| Aim of the exercise |
In the listing, find every line that has the string "érdekében" and copy it.

| Data to use |

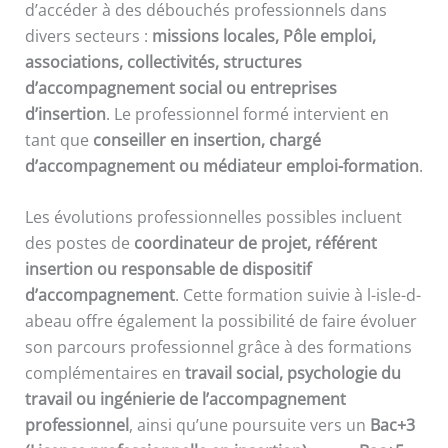
d’accéder à des débouchés professionnels dans
divers secteurs :
missions locales, Pôle emploi,
associations, collectivités, structures
d’accompagnement social ou entreprises
d’insertion
. Le professionnel formé intervient en
tant que
conseiller en insertion, chargé
d’accompagnement ou médiateur emploi-formation
.
Les évolutions professionnelles possibles incluent
des postes de
coordinateur de projet, référent
insertion ou responsable de dispositif
d’accompagnement
. Cette formation suivie à l-isle-d-
abeau offre également la possibilité de faire évoluer
son parcours professionnel grâce à des formations
complémentaires en
travail social, psychologie du
travail ou ingénierie de l’accompagnement
professionnel
, ainsi qu’une poursuite vers un
Bac+3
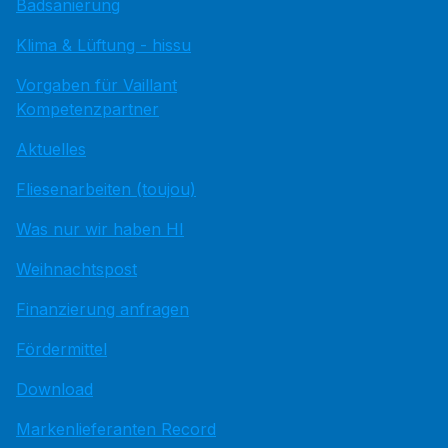
Badsanierung
Klima & Lüftung - hissu
Vorgaben für Vaillant
Kompetenzpartner
Aktuelles
Fliesenarbeiten (toujou)
Was nur wir haben HI
Weihnachtspost
Finanzierung anfragen
Fördermittel
Download
Markenlieferanten Record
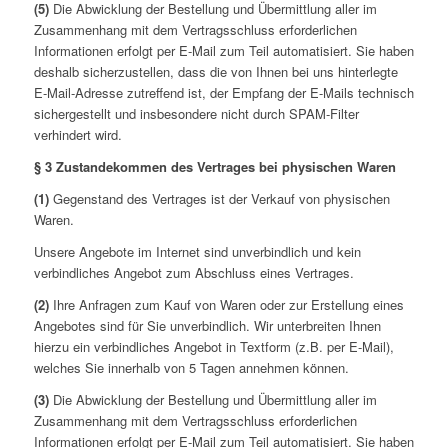
(5)
Die Abwicklung der Bestellung und Übermittlung aller im
Zusammenhang mit dem Vertragsschluss erforderlichen
Informationen erfolgt per E-Mail zum Teil automatisiert. Sie haben
deshalb sicherzustellen, dass die von Ihnen bei uns hinterlegte
E-Mail-Adresse zutreffend ist, der Empfang der E-Mails technisch
sichergestellt und insbesondere nicht durch SPAM-Filter
verhindert wird.
§ 3 Zustandekommen des Vertrages bei physischen Waren
(1)
Gegenstand des Vertrages ist der Verkauf von physischen
Waren.
Unsere Angebote im Internet sind unverbindlich und kein
verbindliches Angebot zum Abschluss eines Vertrages.
(2)
Ihre Anfragen zum Kauf von Waren oder zur Erstellung eines
Angebotes sind für Sie unverbindlich. Wir unterbreiten Ihnen
hierzu ein verbindliches Angebot in Textform (z.B. per E-Mail),
welches Sie innerhalb von 5 Tagen annehmen können.
(3)
Die Abwicklung der Bestellung und Übermittlung aller im
Zusammenhang mit dem Vertragsschluss erforderlichen
Informationen erfolgt per E-Mail zum Teil automatisiert. Sie haben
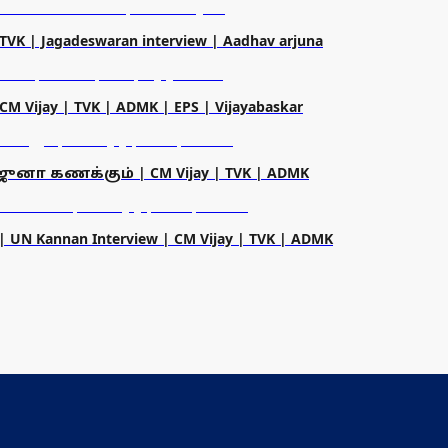
Jagadeswaran interview | Aadhav arjuna
ijay | TVK | ADMK | EPS | Vijayabaskar
்ஜுனா கணக்கும் | CM Vijay | TVK | ADMK
annan Interview | CM Vijay | TVK | ADMK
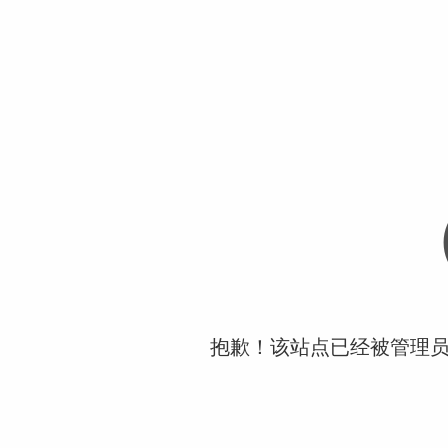
抱歉！该站点已经被管理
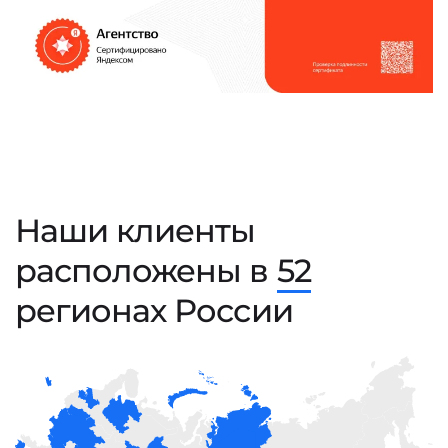
Наши клиенты
расположены в
52
регионах России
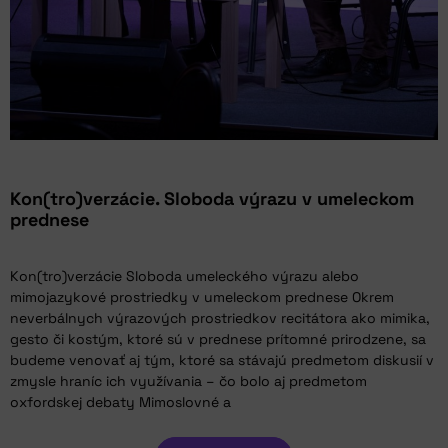
Kon(tro)verzácie. Sloboda výrazu v umeleckom
prednese
Kon(tro)verzácie Sloboda umeleckého výrazu alebo
mimojazykové prostriedky v umeleckom prednese Okrem
neverbálnych výrazových prostriedkov recitátora ako mimika,
gesto či kostým, ktoré sú v prednese prítomné prirodzene, sa
budeme venovať aj tým, ktoré sa stávajú predmetom diskusií v
zmysle hraníc ich využívania – čo bolo aj predmetom
oxfordskej debaty Mimoslovné a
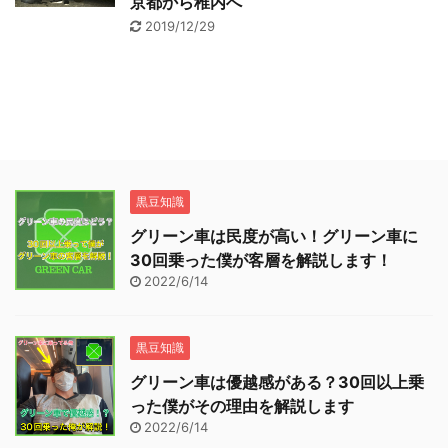
京都から稚内へ
2019/12/29
黒豆知識
グリーン車は民度が高い！グリーン車に
30回乗った僕が客層を解説します！
2022/6/14
黒豆知識
グリーン車は優越感がある？30回以上乗
った僕がその理由を解説します
2022/6/14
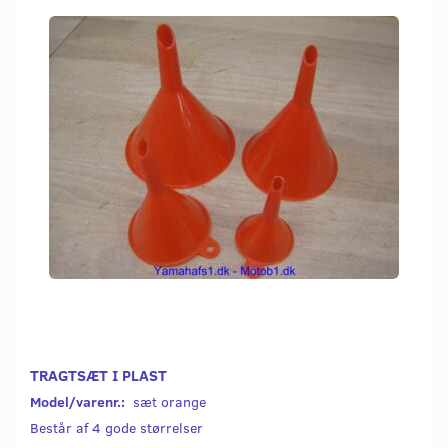
TRAGTSÆT I PLAST
Model/varenr.:
sæt orange
Består af 4 gode størrelser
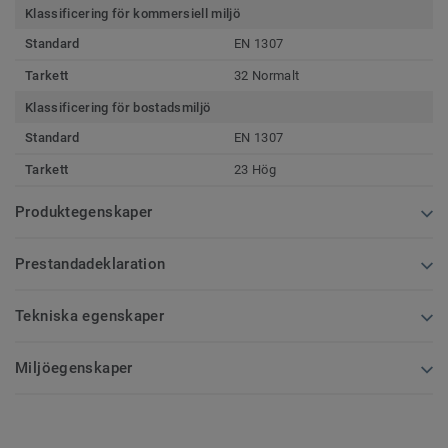
Klassificering för kommersiell miljö
Standard
EN 1307
Tarkett
32 Normalt
Klassificering för bostadsmiljö
Standard
EN 1307
Tarkett
23 Hög
Produktegenskaper
Prestandadeklaration
Tekniska egenskaper
Miljöegenskaper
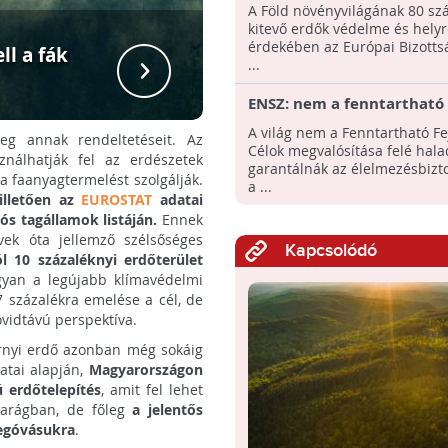
fogadott el az erdők véde
A Föld növényvilágának 80 sz
helyreállítása érdekében!
kitevő erdők védelme és helyr
érdekében az Európai Bizotts
ll a fák
Fame
...
ENSZ: nem a fenntartható 
felé haladunk
A világ nem a Fenntartható Fe
meg annak rendeltetéseit. Az
Célok megvalósítása felé hala
ználhatják fel az erdészetek
garantálnák az élelmezésbizt
a faanyagtermelést szolgálják.
a ...
illetően az
EUROSTAT
adatai
ós tagállamok listáján.
Ennek
ek óta jellemző szélsőséges
Kapcsolódó
 10 százaléknyi erdőterület
gyan a legújabb klímavédelmi
 százalékra emelése a cél, de
övidtávú perspektíva.
tárnyi erdő azonban még sokáig
tai alapján,
Magyarországon
 erdőtelepítés
, amit fel lehet
parágban, de főleg
a jelentős
megóvásukra
.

| Exercise output |
helyreállítása érdekében!
érdekében az Európai Bizotts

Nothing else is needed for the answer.